Pour moi, mon monde natal était aussi plaisant que les trous noirs du Maw. Quand j'avais quitté l'astroport d'Hanna pour la planète capitale, voici huit ans, j'avais juré de ne jamais fouler à nouveau le sol chandrilien.
En fait, j'avais même fait plus que ça. Sur Coruscant, j'avais rejeté en bloc toutes mes racines. Je ne m'étais jamais mêlé à la communauté chandrilienne et à l'Université, j'avais soigneusement évité de fréquenter les autres étudiants originaires de ce monde-là.

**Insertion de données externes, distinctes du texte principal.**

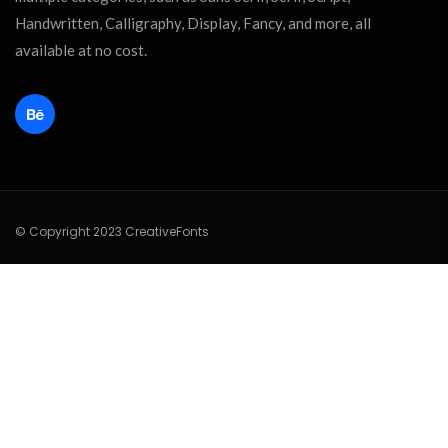
Handwritten, Calligraphy, Display, Fancy, and more, all
available at no cost.
© Copyright 2023 CreativeFonts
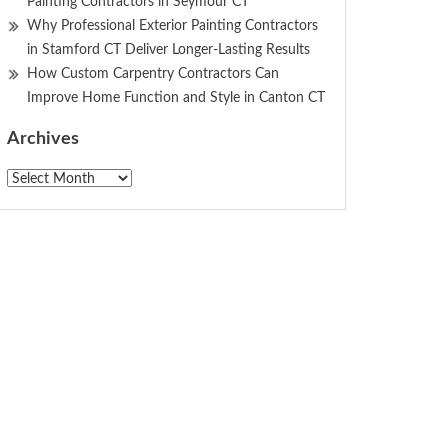
Painting Contractors in Seymour CT
Why Professional Exterior Painting Contractors
in Stamford CT Deliver Longer-Lasting Results
How Custom Carpentry Contractors Can
Improve Home Function and Style in Canton CT
Archives
Archives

Pas tellement parce que j'avais honte d'être natif de Chandrila. Pas de la honte, non.
Mais de la haine.
Parce à la moindre mention du nom de la planète, les souvenirs de mon enfance revenaient me frapper avec la virulence de vagues se brisant sur les rochers. Je maudissais ma jeunesse, passée à gratter la terre gelée ou à surveiller trois equines pouilleux. Je détestais encore plus les repas de famille, quand attablé avec mes frères et ma soeur, mon père, une bouteille d'eau de vie à la main, nous racontait encore et encore, comment du temps de ses grands-parents, nous étions une riche et puissante famille fermière.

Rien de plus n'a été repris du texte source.